Ohkawa M, Nakajima T, Tokunaga S, Kawaguchi S, Sugata T, Hisazumi H, Ueno K, Watanabe K
Department of Urology, School of Medicine, Kanazawa University.
Hinyokika Kiyo. 1988 Jan;34(1):130-6.
Eighty-nine isolates of Neisseria gonorrhoeae from 89 male urethritis patients were studied for beta-lactamases (penicillinase) production, and their susceptibilities to benzylpenicillin, amoxicillin, piperacillin, clavulanic acid/amoxicillin (Augmentin), cephalexin, cefotaxime, spectinomycin and minocycline were determined by an agar plate-dilution method. Penicillinase activity was tested by a chromogenic cephalosporin method with nitrocefin as substrate (CefinaseTM discs, BBL, USA) and by a paper strip acidimetric method with benzylpenicillin as substrate (beta-Lactamase detection papers, Oxoid, UK). In addition, 60 of the 89 patients were examined for Chlamydia trachomatis, using fluorescein-labeled monoclonal antibodies (Direct specimen test; Micro TrakTM, Syva Co., USA). Penicillinase-producing N. gonorrhoeae (PPNG) were found in 12 of the 89 strains (13.5%). Although all these strains of PPNG were highly resistant to benzylpenicillin and amoxicillin, the minimum inhibitory concentrations (MICs) of Augmentin markedly decreased. Piperacillin was highly active against not only non-PPNG but also PPNG strains. More than half the isolates were resistant to cephalexin (MICs greater than or equal to 12.5 micrograms/ml) while all strains including non-PPNG and PPNG were fully sensitive to cefotaxime (MICs less than or equal to 0.20 microgram/ml). Spectinomycin and minocycline had MIC ranges of 6.25 to 25 micrograms/ml and 0.01 to 3.13 micrograms/ml, respectively; the ranges for non-PPNG and PPNG strains were fairly similar. C. trachomatis was detected in 11 (18.3%) out of 60 patients examined. The increasing incidence of PPNG and coexisting chlamydial infection should be taken into account in the treatment of gonococcal urethritis.

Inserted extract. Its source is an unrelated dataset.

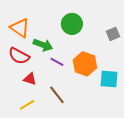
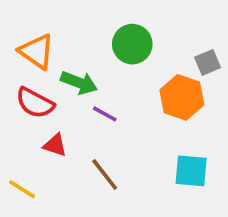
orange hexagon: (85, 64) -> (182, 97), moved
cyan square: (109, 79) -> (191, 171), moved
yellow line: (27, 105) -> (22, 189), moved, turned 63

对89例男性尿道炎患者分离出的89株淋病奈瑟菌进行了β-内酰胺酶(青霉素酶)产生情况的研究,并采用琼脂平板稀释法测定了它们对苄青霉素、阿莫西林、哌拉西林、克拉维酸/阿莫西林(安灭菌)、头孢氨苄、头孢噻肟、壮观霉素和米诺环素的敏感性。采用以硝基头孢菌素为底物的显色头孢菌素法(CefinaseTM试纸片,美国BBL公司)和以苄青霉素为底物的纸条酸度测定法(β-内酰胺酶检测试纸,英国Oxoid公司)检测青霉素酶活性。此外,对89例患者中的60例使用荧光素标记的单克隆抗体检测沙眼衣原体(直接标本检测;美国Syva公司Micro TrakTM)。89株菌株中有12株(13.5%)为产青霉素酶淋病奈瑟菌(PPNG)。尽管所有这些PPNG菌株对苄青霉素和阿莫西林高度耐药,但安灭菌的最低抑菌浓度(MIC)明显降低。哌拉西林不仅对非PPNG菌株而且对PPNG菌株均具有高活性。超过半数的分离株对头孢氨苄耐药(MIC大于或等于12.5微克/毫升),而包括非PPNG和PPNG在内的所有菌株对头孢噻肟均完全敏感(MIC小于或等于0.20微克/毫升)。壮观霉素和米诺环素的MIC范围分别为6.25至25微克/毫升和0.01至3.13微克/毫升;非PPNG和PPNG菌株的范围相当相似。在60例接受检查的患者中有11例(18.3%)检测到沙眼衣原体。在淋病性尿道炎的治疗中应考虑PPNG发病率的上升和衣原体合并感染的情况。